Dataset excerpts:
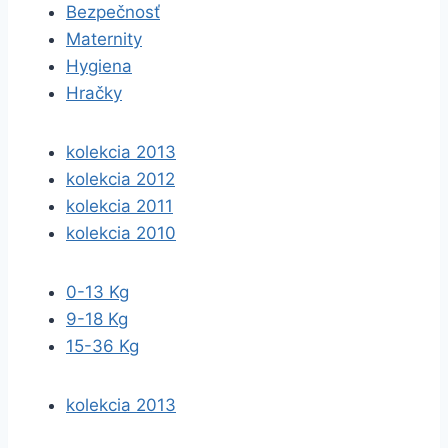
Bezpečnosť
Maternity
Hygiena
Hračky
kolekcia 2013
kolekcia 2012
kolekcia 2011
kolekcia 2010
0-13 Kg
9-18 Kg
15-36 Kg
kolekcia 2013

> What is expected: Retrieve each line from the records above where the word "kolekcia" occurs.

> Written answer:
kolekcia 2013
kolekcia 2012
kolekcia 2011
kolekcia 2010
kolekcia 2013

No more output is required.